After an hour or two of mountain peeping, I finally got back on the interstate and continued south to Lincoln. I had passed quite a few small towns in New Hampshire by now, but for some reason I liked Lincoln the best. Something about this particular town that offered just enough of civilization before getting TOO commercial, unlike North Conway. While stopping at a Mickie-Ds, I discovered a train just sitting there next to the parking lot near the Hobo Railroad:
From Lincoln I turned east again onto Route 112, which cuts through the White Mountains back to Conway. Plenty of turnoffs, parks and hiking trails could be found along the way, and because it was early in the season I practically had the roads to myself. I thought the Blue Ridge Parkway was nice, but Route 112 and 302 made the Blue Ridge look like a drive through Calcutta. It all seemed so mellow and serene, and the cars I did see would lazily move about, yet never so slow that I was on top of somebody’s bumper. It was bar none one of the most relaxing mountain drives I’ve ever taken.
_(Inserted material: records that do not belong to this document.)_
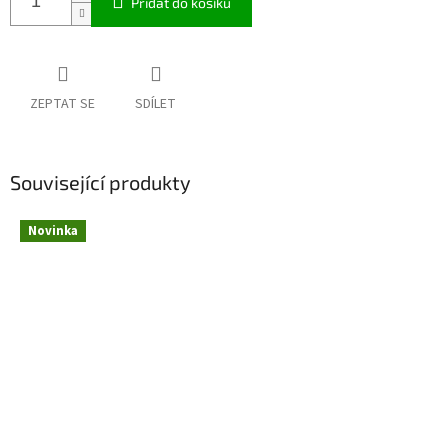
Přidat do košíku
ZEPTAT SE
SDÍLET
Související produkty
Novinka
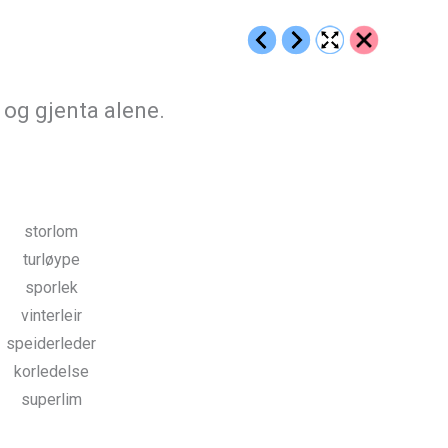
og gjenta alene.
storlom
turløype
sporlek
vinterleir
speiderleder
korledelse
superlim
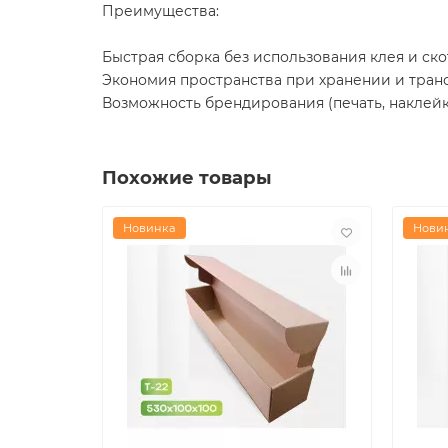
Преимущества:
Быстрая сборка без использования клея и ско
Экономия пространства при хранении и тра
Возможность брендирования (печать, наклей
Похожие товары
Новинка
Нови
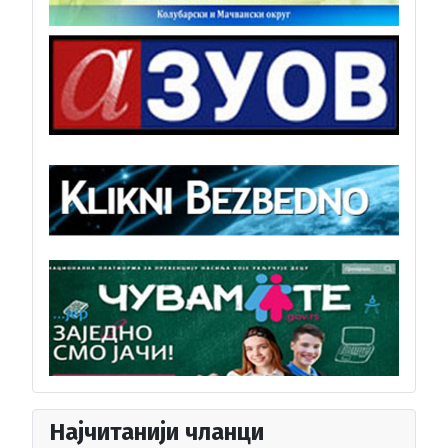
Најчитанији чланци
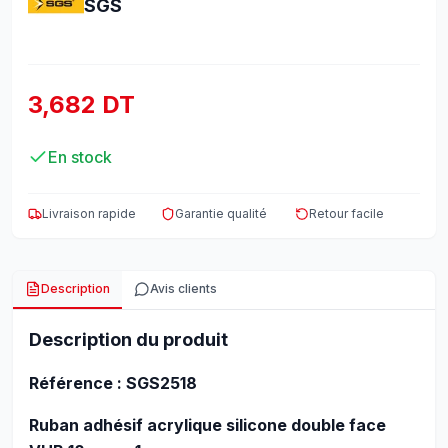
SGS
3,682 DT
En stock
Livraison rapide
Garantie qualité
Retour facile
Description
Avis clients
Description du produit
Référence : SGS2518
Ruban adhésif acrylique silicone double face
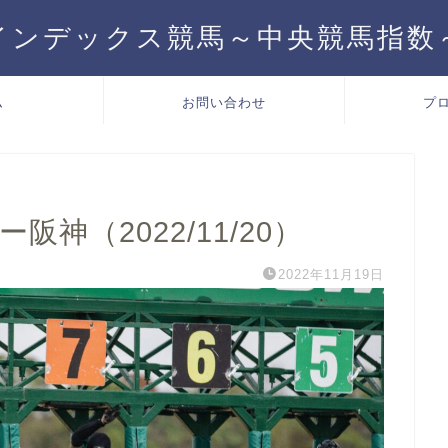
インデックス競馬～中央競馬指数
ム
お問い合わせ
プ
神（2022/11/20）
2022年11月19日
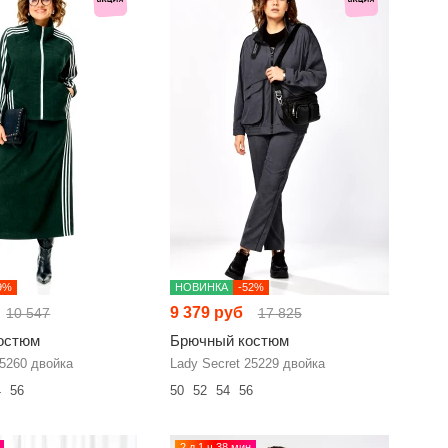
9%
НОВИНКА
-52%
9 379 руб
10 547
17 825
остюм
Брючный костюм
25260 двойка
Lady Secret 25229 двойка
4
56
50
52
54
56
2 д 1 ч 38 мин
All in all I drove about 120 miles, and I could have easily done it again, but by this time it had gotten dark again, and I was ready for another good dose of mountain food. It was time… for BBQ.
I stopped at the Hill’s Top BBQ just south of Jackson, walked in and was instantly greeted as if I were a long lost relative. The restaurant was cozy and lush with Christmas decor, each table having no less than 6 different bottles of sauce to choose from. Yep, I tried them all too. I had a platter of chicken tenders, wings, fries, pulled pork and potato salad, and Lord it was SO good.
After gouging myself in wings, I sat back and reflected on just how different things were here compared to home. I couldn’t get service this fast at a drive-thru, let alone a full fledged restaurant. And the people were extraordinarily friendly, so much that I found it almost unnerving. Even when I stopped for ice cream at a Dairy Queen, the DQ girl who took my order was ridiculously friendly.
“How are you today, sir?” She greeted me in an almost singsong voice. “Are you all bundled up and warm tonight?”
“Umm… Yeah… I’m doing good here…” I had to suppress my Brooklyn inclination to tell her, “WHATAYOUTHINK??” before grabbing my blizzard sundae and tossing change at her.
Yep, this New Yawker flatlander definitely isn’t used to this level of friendliness. You know, where people actually enjoy treating each other like human beings. :-D
After BBQ and another cozy evening by the fireplace, I would spend one more day here before returning home. I found just enough time in the morning to visit Jackson again while it was still snowing, driving through some of the residential areas and taking snapshots of some of the beautiful scenery here.
It’s funny, New Hampshire was never on my radar before, but after the past few days I’m kicking myself for not having visited here sooner. It was so tough to leave, but I promised myself I would return again this February, if only to go snowmobiling for a day.
On the way back home I took a little time to visit Concord and Manchester, nice little cities from what I could tell, but it occurred to me that without the mountains, this part of the state just didn’t do as much for me as Jackson and North Conway did. I arrived at New London in Connecticut and took the ferry back to Long Island. Flat, crowded, boring, hostile Long Island. Sigh.
I may be a resident of a flat and ugly island, but in my heart I will always be a man of the mountains.